Ax icon indicating copy to clipboard operation
Ax copied to clipboard

Setting up robust optimization experiment with MVaR gives error

Open apaleyes opened this issue 2 years ago • 6 comments

Hi! I am trying to setup a Robust optimisation experiment with Ax. There is no tutorial on how to do it, so i pieced something together from unit tests. However, if I am using MVaR as a risk measure, it all errors out.

The complete code is below (without imports), it just follows these two files: https://github.com/facebook/Ax/blob/main/ax/modelbridge/tests/test_robust_modelbridge.py https://github.com/facebook/Ax/blob/main/ax/utils/testing/core_stubs.py#L263

The key point in the code is the risk measure definition:

risk_measure = RiskMeasure(
    risk_measure="MultiOutputExpectation",
    options={"n_w": 16},
)

This works. But if we replace it with MVaR:

risk_measure = RiskMeasure(
    risk_measure="MVaR",
    options={"n_w": 16, "alpha": 0.8},
)

We get the following error after approx. 14 sec wait:

RuntimeError: element 0 of tensors does not require grad and does not have a grad_fn

Versions, if necessary: botorch 0.9.4 gpytorch 1.11 ax-platform 0.3.5

Any idea why this might be happening? Thanks!


Complete code:

x1_dist = ParameterDistribution(
        parameters=["x1"], distribution_class="norm", distribution_parameters={}
    )

search_space = RobustSearchSpace(
    parameters=[
        RangeParameter(
            name="x1", parameter_type=ParameterType.FLOAT, lower=-5, upper=10
        ),
        RangeParameter(
            name="x2", parameter_type=ParameterType.FLOAT, lower=0, upper=15
        ),
    ],
    parameter_distributions=[x1_dist],
    num_samples=16,
)

risk_measure = RiskMeasure(
    risk_measure="MultiOutputExpectation",
    options={"n_w": 16},
)
metrics = [
    BraninMetric(
        name=f"branin_{i}", param_names=["x1", "x2"], lower_is_better=True
    )
    for i in range(2)
]
optimization_config = MultiObjectiveOptimizationConfig(
    objective=MultiObjective(
        [
            Objective(
                metric=m,
                minimize=True,
            )
            for m in metrics
        ]
    ),
    objective_thresholds=[
        ObjectiveThreshold(metric=m, bound=10.0, relative=False)
        for m in metrics
    ],
    risk_measure=risk_measure,
)

exp = Experiment(
    name="branin_experiment",
    search_space=search_space,
    optimization_config=optimization_config,
    runner=SyntheticRunner(),
)

sobol = get_sobol(search_space=exp.search_space)
for _ in range(2):
    exp.new_trial(generator_run=sobol.gen(1)).run().mark_completed()


for _ in range(5):
    modelbridge = Models.BOTORCH_MODULAR(
        experiment=exp,
        data=exp.fetch_data(),
        surrogate=Surrogate(botorch_model_class=SingleTaskGP),
        botorch_acqf_class=qNoisyExpectedHypervolumeImprovement,
    )
    trial = (
        exp.new_trial(generator_run=modelbridge.gen(1)).run().mark_completed()
    )

apaleyes avatar Dec 13 '23 13:12 apaleyes

MVaR is not differentiable, so gradient issues not terribly surprising.
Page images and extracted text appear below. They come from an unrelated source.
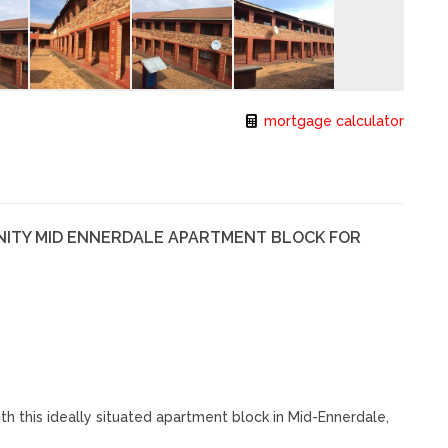
mortgage calculator
NITY MID ENNERDALE APARTMENT BLOCK FOR
h this ideally situated apartment block in Mid-Ennerdale,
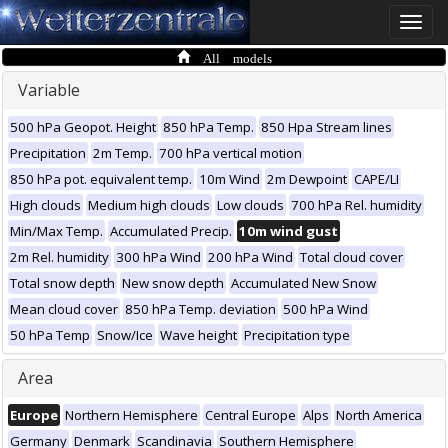
Toggle
naviga
All models
Variable
500 hPa Geopot. Height
850 hPa Temp.
850 Hpa Stream lines
Precipitation
2m Temp.
700 hPa vertical motion
850 hPa pot. equivalent temp.
10m Wind
2m Dewpoint
CAPE/LI
High clouds
Medium high clouds
Low clouds
700 hPa Rel. humidity
Min/Max Temp.
Accumulated Precip.
10m wind gust
2m Rel. humidity
300 hPa Wind
200 hPa Wind
Total cloud cover
Total snow depth
New snow depth
Accumulated New Snow
Mean cloud cover
850 hPa Temp. deviation
500 hPa Wind
50 hPa Temp
Snow/Ice
Wave height
Precipitation type
Area
Europe
Northern Hemisphere
Central Europe
Alps
North America
Germany
Denmark
Scandinavia
Southern Hemisphere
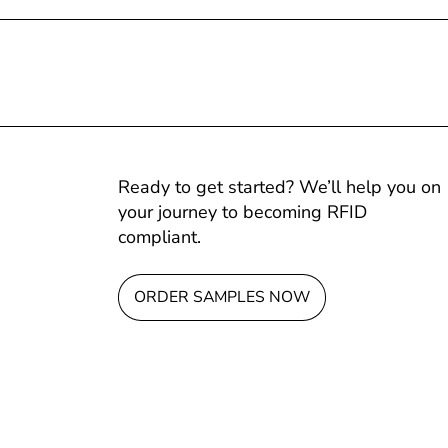
Ready to get started? We’ll help you on
your journey to becoming RFID
compliant.
ORDER SAMPLES NOW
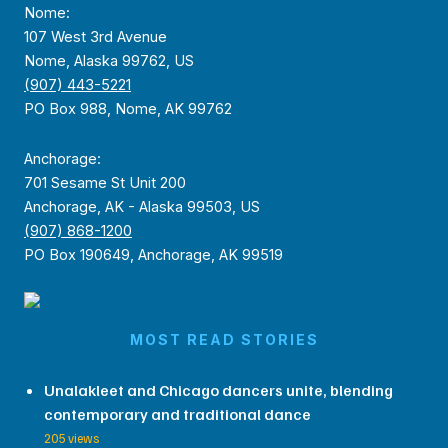
Nome:
107 West 3rd Avenue
Nome, Alaska 99762, US
(907) 443-5221
PO Box 988, Nome, AK 99762
Anchorage:
701 Sesame St Unit 200
Anchorage, AK - Alaska 99503, US
(907) 868-1200
PO Box 190649, Anchorage, AK 99519
MOST READ STORIES
Unalakleet and Chicago dancers unite, blending
contemporary and traditional dance
205 views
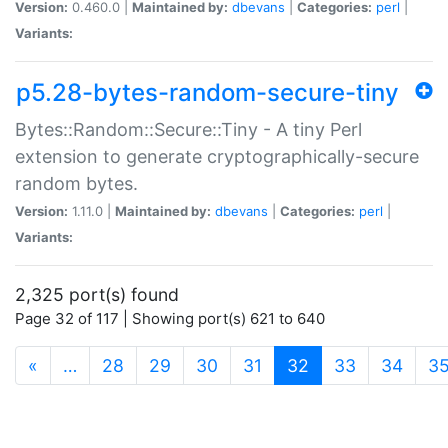
Version:
0.460.0 |
Maintained by:
dbevans
|
Categories:
perl
|
Variants:
p5.28-bytes-random-secure-tiny
Bytes::Random::Secure::Tiny - A tiny Perl
extension to generate cryptographically-secure
random bytes.
Version:
1.11.0 |
Maintained by:
dbevans
|
Categories:
perl
|
Variants:
2,325 port(s) found
Page 32 of 117 | Showing port(s) 621 to 640
(current)
«
…
28
29
30
31
32
33
34
3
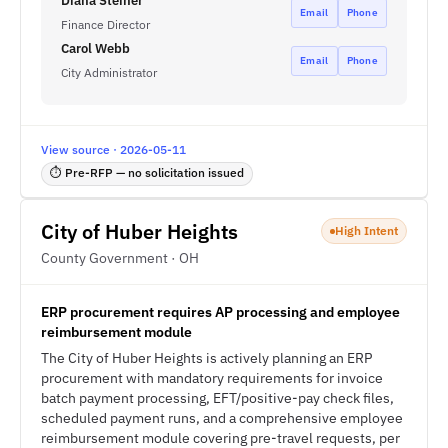
Diana Steiner
Email
Phone
Finance Director
Carol Webb
Email
Phone
City Administrator
View source · 2026-05-11
⏱ Pre-RFP — no solicitation issued
City of Huber Heights
High Intent
County Government · OH
ERP procurement requires AP processing and employee
reimbursement module
The City of Huber Heights is actively planning an ERP
procurement with mandatory requirements for invoice
batch payment processing, EFT/positive-pay check files,
scheduled payment runs, and a comprehensive employee
reimbursement module covering pre-travel requests, per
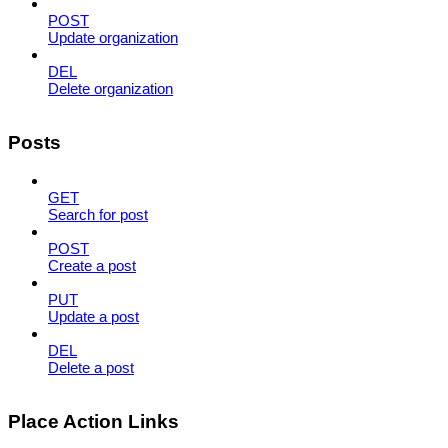
POST
Update organization
DEL
Delete organization
Posts
GET
Search for post
POST
Create a post
PUT
Update a post
DEL
Delete a post
Place Action Links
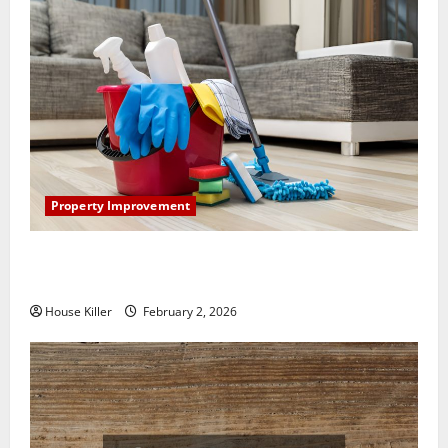
Property Improvement
How to Clean Vinyl Plank Flooring to Keep Your
Home Floors Spotless and Durable
House Killer
February 2, 2026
To get unblocked on this, a recommended alternative is to use MARS (https://proceedings.mlr.press/v162/daulton22a.html) which is way faster and differentiable than directly optimizing MVaR with qNEHVI. You can use MARS by instead setting

risk_measure = RiskMeasure( risk_measure="MARS", options={"n_w": 16, "alpha": 0.8}, ) and

modelbridge = Models.BOTORCH_MODULAR(
        experiment=exp,
        data=exp.fetch_data(),
        surrogate=Surrogate(botorch_model_class=SingleTaskGP),
        botorch_acqf_class=qLogNoisyExpectedImprovement,
)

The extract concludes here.